2. 1998 Report of the Disciplinary Proceedings Innovation Team This report contained 27 recommendations, dealing primarily with

expediting, and increasing the efficiency of, the disciplinary process. With regard to hearing panelists, the report recommended implementing a neutral system for appointing panelists based on availability, paying hearing panelists, using three-person panels for all cases, using hearing officers on a special-needs basis, and providing training for hearing panelists. The report also recommended procedural changes, such as limiting to 30 days the time to file answers; including all cases on the hearing track once an answer is filed, even if the respondent has not requested a hearing; and appointing a chairperson, assigning counsel to the panel, and scheduling a pre-hearing conference as soon as the answer is filed. Other procedural changes, such as selecting the remaining hearing panelists sooner, clarifying the scope of discovery, and strengthening the requirements for continuance requests, were recommended to decrease the amount of time needed to resolve cases. The team also recommended that NFA should adopt sanctions for parties who engage in misconduct during the pre-hearing or hearing stages of the proceeding.

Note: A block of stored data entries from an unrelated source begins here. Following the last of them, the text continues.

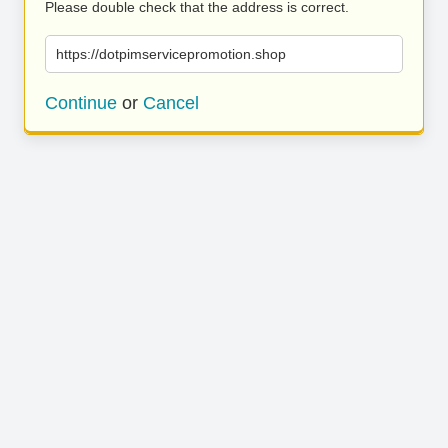
Please double check that the address is correct.
https://dotpimservicepromotion.shop
Continue
or
Cancel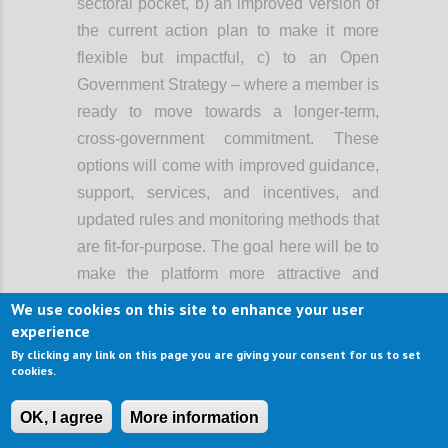
sectoral pocket, b) an improved version of
the current action plan to make it more
flexible but impactful, c) to an Open
Government Strategy – where a member is
ready to move towards a longer-term,
cross-government commitment. These
options will come with improved guidance,
support, services, and incentives, and
updated rules and monitoring methods that
are fit-for-purpose. The goal here will be to
make the platform more attractive and
easier to use, and support greater
We use cookies on this site to enhance your user
ambition, rather than lowering the bar of
experience
participation.
By clicking any link on this page you are giving your consent for us to set
cookies.
When OGP started, it primarily involved the
executive branch of government. Now, in a
OK, I agree
More information
growing number of countries, open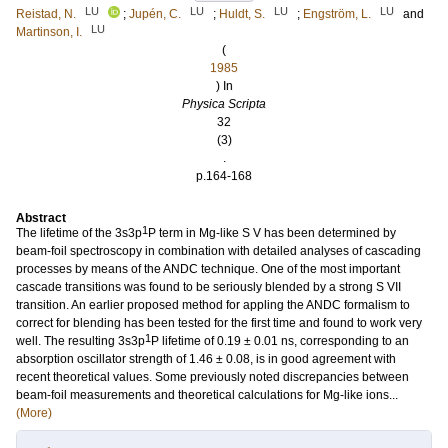
LU
LU
LU
LU
Reistad, N.
;
Jupén, C.
;
Huldt, S.
;
Engström, L.
and
LU
Martinson, I.
(
1985
) In
Physica Scripta
32
(3)
.
p.164-168
Abstract
1
The lifetime of the 3s3p
P term in Mg-like S V has been determined by
beam-foil spectroscopy in combination with detailed analyses of cascading
processes by means of the ANDC technique. One of the most important
cascade transitions was found to be seriously blended by a strong S VII
transition. An earlier proposed method for appling the ANDC formalism to
correct for blending has been tested for the first time and found to work very
1
well. The resulting 3s3p
P lifetime of 0.19 ± 0.01 ns, corresponding to an
absorption oscillator strength of 1.46 ± 0.08, is in good agreement with
recent theoretical values. Some previously noted discrepancies between
beam-foil measurements and theoretical calculations for Mg-like ions...
(More)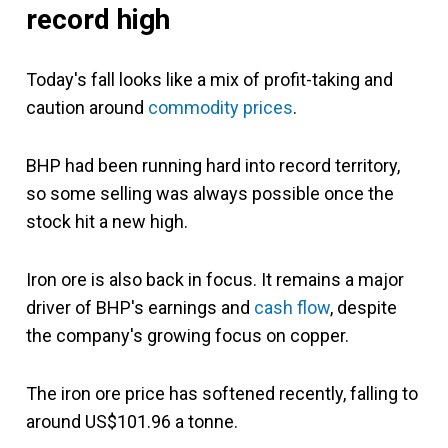
record high
Today's fall looks like a mix of profit-taking and
caution around
commodity prices
.
BHP had been running hard into record territory,
so some selling was always possible once the
stock hit a new high.
Iron ore is also back in focus. It remains a major
driver of BHP's earnings and
cash flow
, despite
the company's growing focus on copper.
The iron ore price has softened recently, falling to
around US$101.96 a tonne.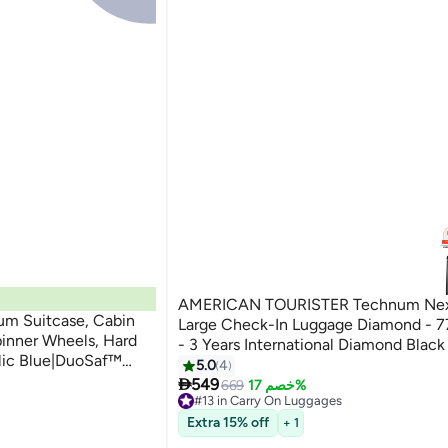
AMERICAN TOURISTER Technum Next
um Suitcase, Cabin
Large Check-In Luggage Diamond - 
pinner Wheels, Hard
- 3 Years International Diamond Black
llic Blue|DuoSaf™
5.0
4
Pull

549
669
خصم 17%
rs Global Warranty
#13 in Carry On Luggages
#13 in Carry On Luggages
Extra 15% off
+ 1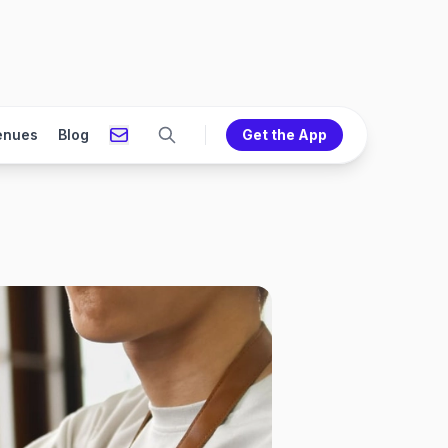
enues
Blog
Get the App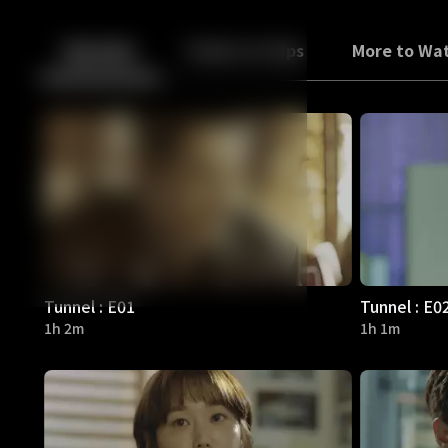
Back
10
10
Episodes
Trailers & Clips
More to Wa
Tunnel : E01
Tunnel : E0
1h 2m
1h 1m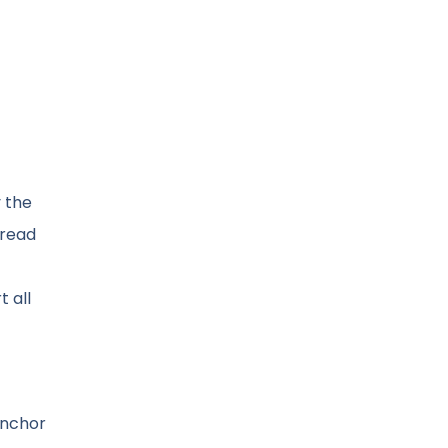
 the
 read
 all
anchor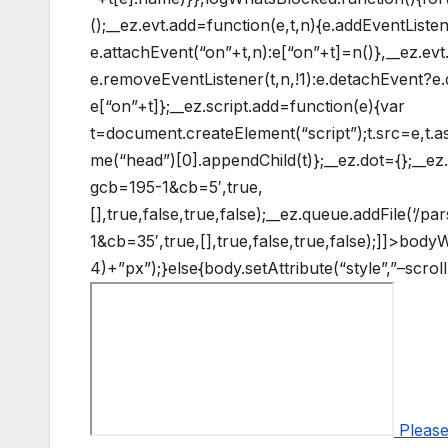
();__ez.evt.add=function(e,t,n){e.addEventListe
e.attachEvent(“on”+t,n):e[“on”+t]=n()},__ez.e
e.removeEventListener(t,n,!1):e.detachEvent?e.
e[“on”+t]};__ez.script.add=function(e){var
t=document.createElement(“script”);t.src=e,t.
me(“head”)[0].appendChild(t)};__ez.dot={};__ez.q
gcb=195-1&cb=5′,true,
[],true,false,true,false);__ez.queue.addFile(‘/p
1&cb=35′,true,[],true,false,true,false);]]>
bodyW+
4)+”px”);}else{body.setAttribute(“style”,”–scro
Please 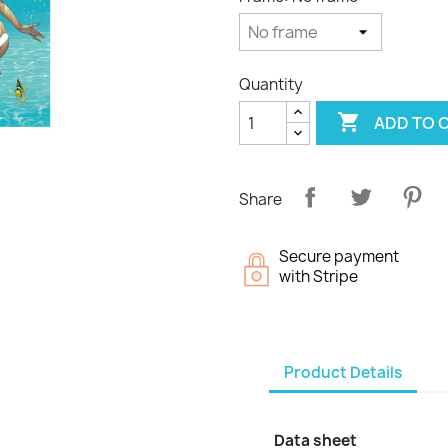
Quantity

ADD TO 
Share
Secure payment
with Stripe
Product Details
Data sheet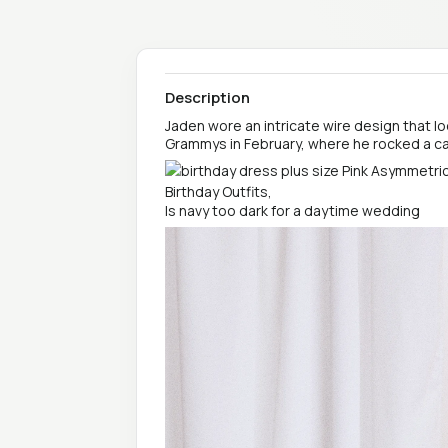
Description
Jaden wore an intricate wire design that l
Grammys in February, where he rocked a 
Is navy too dark for a daytime wedding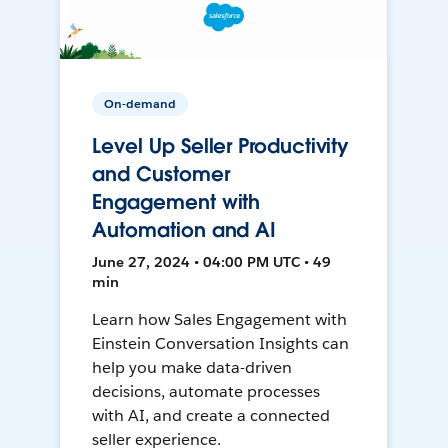
On-demand
Level Up Seller Productivity
and Customer
Engagement with
Automation and AI
June 27, 2024 • 04:00 PM UTC • 49
min
Learn how Sales Engagement with
Einstein Conversation Insights can
help you make data-driven
decisions, automate processes
with AI, and create a connected
seller experience.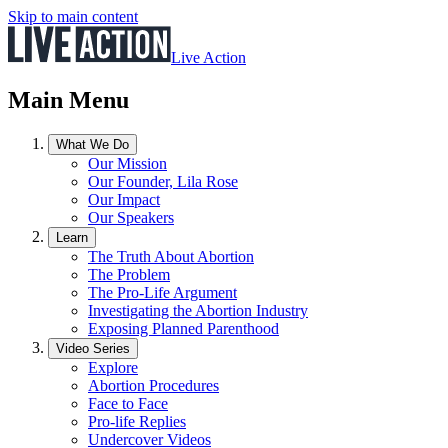
Skip to main content
Live Action
Main Menu
What We Do
Our Mission
Our Founder, Lila Rose
Our Impact
Our Speakers
Learn
The Truth About Abortion
The Problem
The Pro-Life Argument
Investigating the Abortion Industry
Exposing Planned Parenthood
Video Series
Explore
Abortion Procedures
Face to Face
Pro-life Replies
Undercover Videos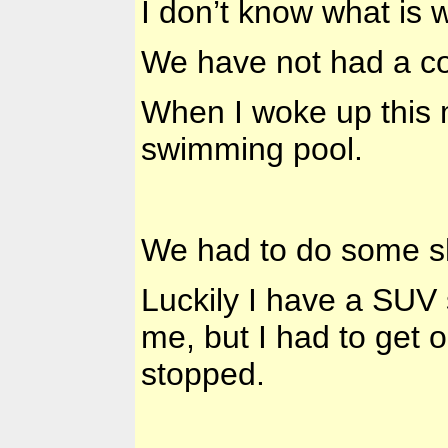
I don’t know what is 
We have not had a co
When I woke up this
swimming pool.
We had to do some sho
Luckily I have a SUV 
me, but I had to get
stopped.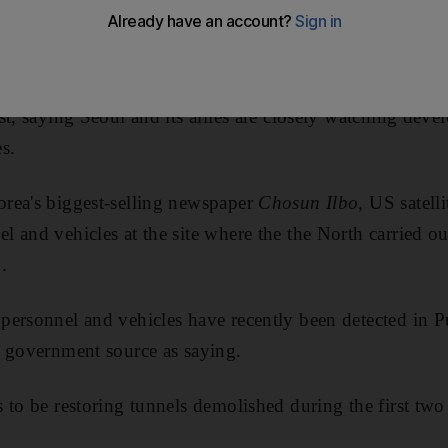
ng declared it was ready to return to nuclear talks.
nment officials said there was no concrete evidence th
t, saying Seoul and its allies are closely watching deve
es.
rea's biggest-selling newspaper
Chosun Ilbo,
US satelli
and vehicles at the site where the the North carried out 
.
personnel and vehicles have recently been detected in 
d government source as saying.
to be restoring tunnels demolished during the first two 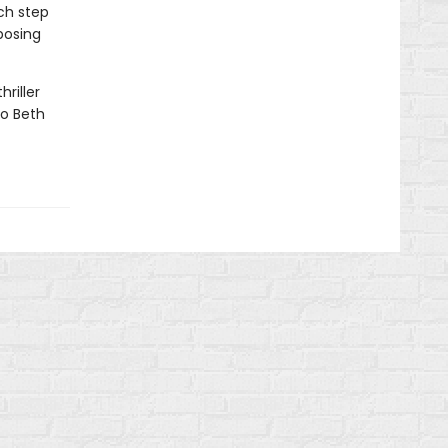
ch step
posing
hriller
to Beth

With respect to settlements, the team recommended expanding the information and experience relied upon when recommending settlements, including developing a database of settlement, hearing panel and Appeals Committee decisions and investigative reports that can be searched by the Compliance Department and Legal Department.

Several staff indicated in interviews that NFA is currently evaluating the

effectiveness of the recommendations that were implemented and plans to issue a report.